We can distinguish multiple forms of parallelism, amongst these

* **Instruction level parallelism** (e.g. SIMD)
* **Multi-threading**  (shared memory, same process)
* **Multi-processing** (shared memory, different process)
* **Distributed parallelism** (Distributed memory and processes (e.g. across nodes)

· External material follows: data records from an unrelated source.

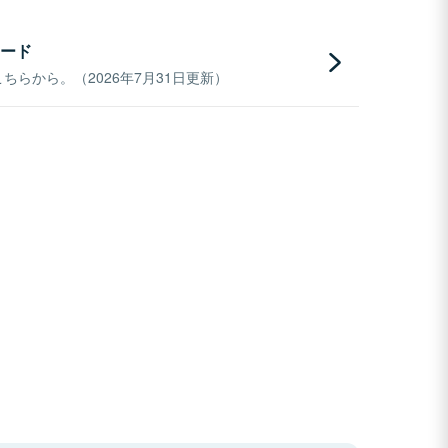
ード
らから。（2026年7月31日更新）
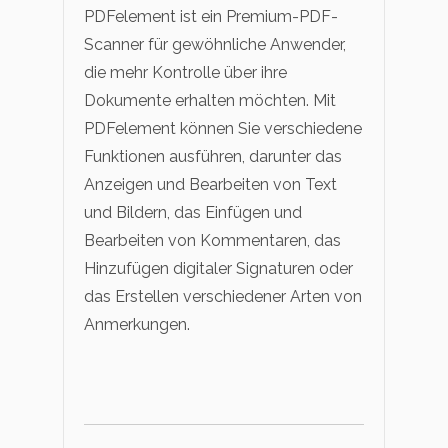
PDFelement ist ein Premium-PDF-
Scanner für gewöhnliche Anwender,
die mehr Kontrolle über ihre
Dokumente erhalten möchten. Mit
PDFelement können Sie verschiedene
Funktionen ausführen, darunter das
Anzeigen und Bearbeiten von Text
und Bildern, das Einfügen und
Bearbeiten von Kommentaren, das
Hinzufügen digitaler Signaturen oder
das Erstellen verschiedener Arten von
Anmerkungen.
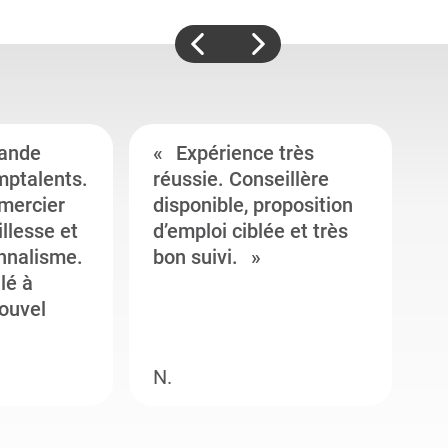
ande
Expérience très
mptalents.
réussie. Conseillère
l
emercier
disponible, proposition
c
illesse et
d’emploi ciblée et très
c
onnalisme.
bon suivi.
J
llé à
s
ouvel
e
N.
M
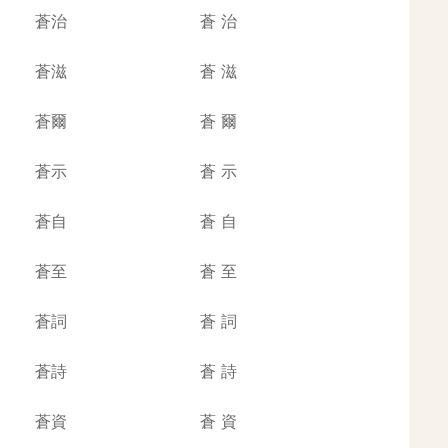
蒼治
蒼
治
蒼滋
蒼
滋
蒼爾
蒼
爾
蒼示
蒼
示
蒼自
蒼
自
蒼至
蒼
至
蒼詞
蒼
詞
蒼詩
蒼
詩
蒼資
蒼
資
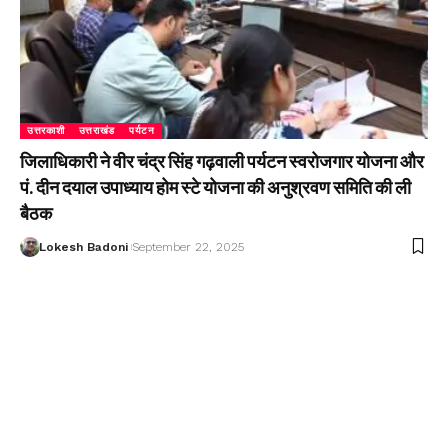
उत्तरकाशी
उत्तराखंड
पर्यटन
जिलाधिकारी ने वीर चंद्र सिंह गढ़वाली पर्यटन स्वरोजगार योजना और
पं. दीन दयाल उपाध्याय होम स्टे योजना की अनुश्रवण समिति की ली
बैठक
Lokesh Badoni
September 22, 2025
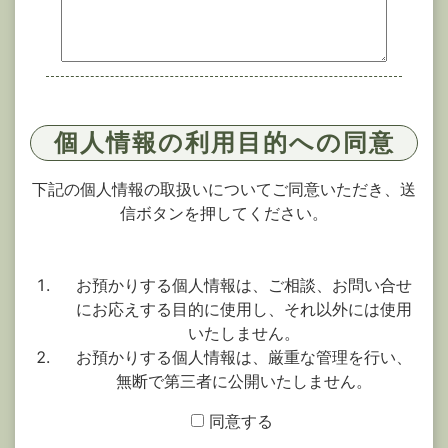
個人情報の利用目的への同意
下記の個人情報の取扱いについてご同意いただき、送
信ボタンを押してください。
お預かりする個人情報は、ご相談、お問い合せ
にお応えする目的に使用し、それ以外には使用
いたしません。
お預かりする個人情報は、厳重な管理を行い、
無断で第三者に公開いたしません。
同意する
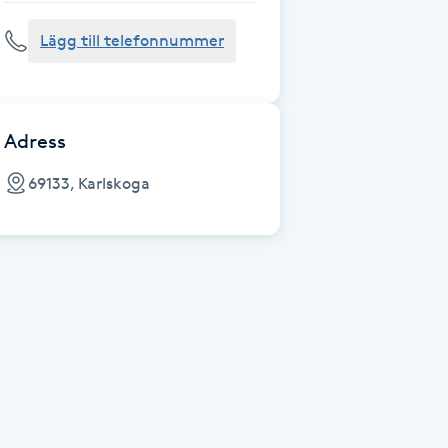
Lägg till telefonnummer
Adress
69133, Karlskoga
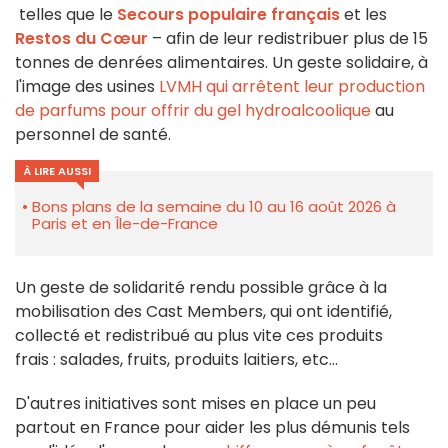
telles que le
Secours populaire français
et les
Restos du Cœur
– afin de leur redistribuer plus de 15
tonnes de denrées alimentaires. Un geste solidaire, à
l'image des usines
LVMH qui arrêtent leur production
de parfums pour offrir du gel hydroalcoolique
au
personnel de santé.
À LIRE AUSSI
Bons plans de la semaine du 10 au 16 août 2026 à
Paris et en Île-de-France
Un geste de solidarité rendu possible grâce à la
mobilisation des Cast Members, qui ont identifié,
collecté et redistribué au plus vite ces produits
frais : salades, fruits, produits laitiers, etc…
D'autres initiatives sont mises en place un peu
partout en France pour aider les plus démunis tels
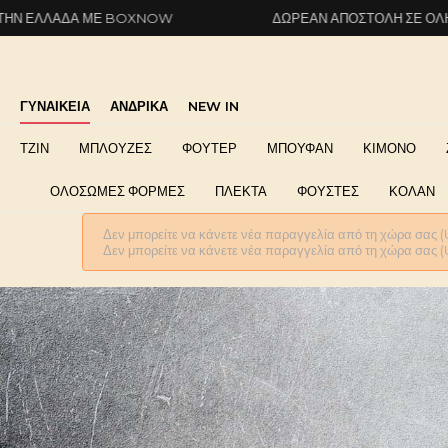
 ΜΕ BOXNOW
ΔΩΡΕΆΝ ΑΠΟΣΤΟΛΉ ΣΕ ΌΛΗ ΤΗΝ ΕΛΛΆ
ΓΥΝΑΙΚΕΙΑ
ΑΝΔΡΙΚΑ
NEW IN
ΤΖΙΝ
ΜΠΛΟΥΖΕΣ
ΦΟΥΤΕΡ
ΜΠΟΥΦΑΝ
ΚΙΜΟΝΟ
ΟΛΟΣΩΜΕΣ ΦΟΡΜΕΣ
ΠΛΕΚΤΑ
ΦΟΥΣΤΕΣ
ΚΟΛΑΝ
Δεν μπορείτε να κάνετε νέα παραγγελία από τη χώρα σας (
Δεν μπορείτε να κάνετε νέα παραγγελία από τη χώρα σας (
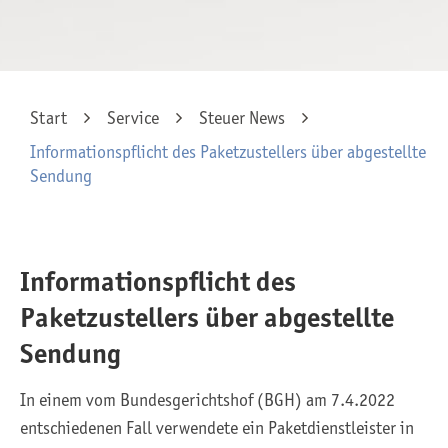
Start
Service
Steuer News
Informationspflicht des Paketzustellers über abgestellte
Sendung
Informationspflicht des
Paketzustellers über abgestellte
Sendung
In einem vom Bundesgerichtshof (BGH) am 7.4.2022
entschiedenen Fall verwendete ein Paketdienstleister in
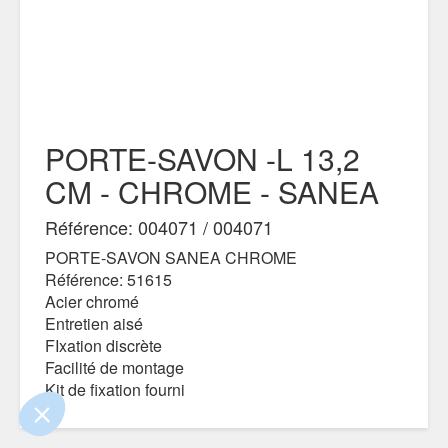
PORTE-SAVON -L 13,2
CM - CHROME - SANEA
Référence: 004071 / 004071
PORTE-SAVON SANEA CHROME
Référence: 51615
e contenu de ce site vous intéresse
on aimerait bien vous accompagner
Acier chromé
Entretien aisé
FIxation discrète
Facilité de montage
Kit de fixation fourni
ertifiés par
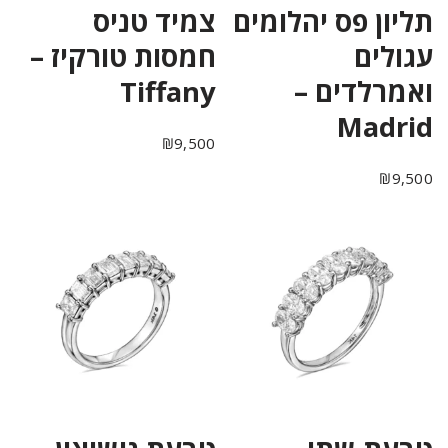
תליון פס יהלומים
צמיד טניס
עגולים
חמסות טורקיז –
ואמרלדים –
Tiffany
Madrid
₪
9,500
₪
9,500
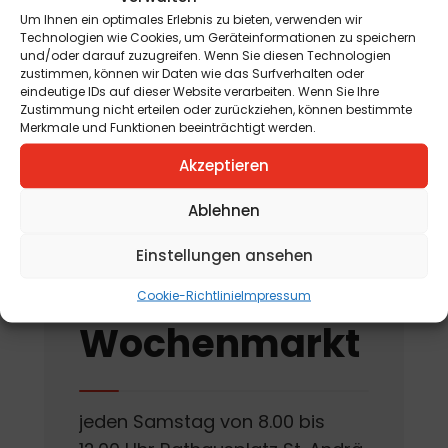
Jahreskreisfest Schnitterin
Um Ihnen ein optimales Erlebnis zu bieten, verwenden wir
„Kräuterbuschen“
Technologien wie Cookies, um Geräteinformationen zu speichern
und/oder darauf zuzugreifen. Wenn Sie diesen Technologien
am 12. August 2026
zustimmen, können wir Daten wie das Surfverhalten oder
eindeutige IDs auf dieser Website verarbeiten. Wenn Sie Ihre
„Tag der offenen
Zustimmung nicht erteilen oder zurückziehen, können bestimmte
Merkmale und Funktionen beeinträchtigt werden.
Kräutergartentür“
am 15. August 2026
Akzeptieren
Ablehnen
Einstellungen ansehen
St. Andräer
Cookie-Richtlinie
Impressum
Wochenmarkt
jeden Samstag von 8.00 bis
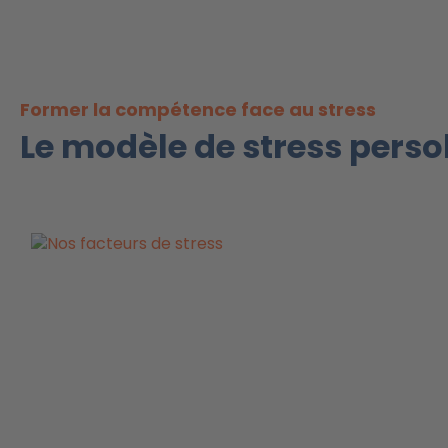
Former la compétence face au stress
Le modèle de stress perso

Keeping the order, some ways to do [parallel computing](https://docs.julialang.org/en/v1/manual/parallel-computing/) in Julia:

* `@simd`, [SIMD.jl](https://github.com/eschnett/SIMD.jl), [LoopVectorization.jl](https://github.com/JuliaSIMD/LoopVectorization.jl)
* `Threads.@threads`, `Threads.@spawn`, [FLoops.jl](https://github.com/JuliaFolds/FLoops.jl), [ThreadsX.jl](https://github.com/tkf/ThreadsX.jl) ...
* `@spawnat`, `@fetch`, `RemoteChannel`, `SharedArray`
* `@spawnat`, `@fetch`, `RemoteChannel`, [DistributedArrays.jl](https://github.com/JuliaParallel/DistributedArrays.jl), [MPI.jl](https://github.com/JuliaParallel/MPI.jl)

**In this course:**
  * We already explored instruction-level parallelism as part of [16_Performance_Engineering.ipynb](16_Performance_Engineering.ipynb)
  * We will discuss threaded parallelism in [21_Multithreading_Basics.ipynb](21_Multithreading_Basics.ipynb) and MPI-based distributed parallelism in [22_MPI_Distributed_Parallelism.ipynb](22_MPI_Distributed_Parallelism.ipynb).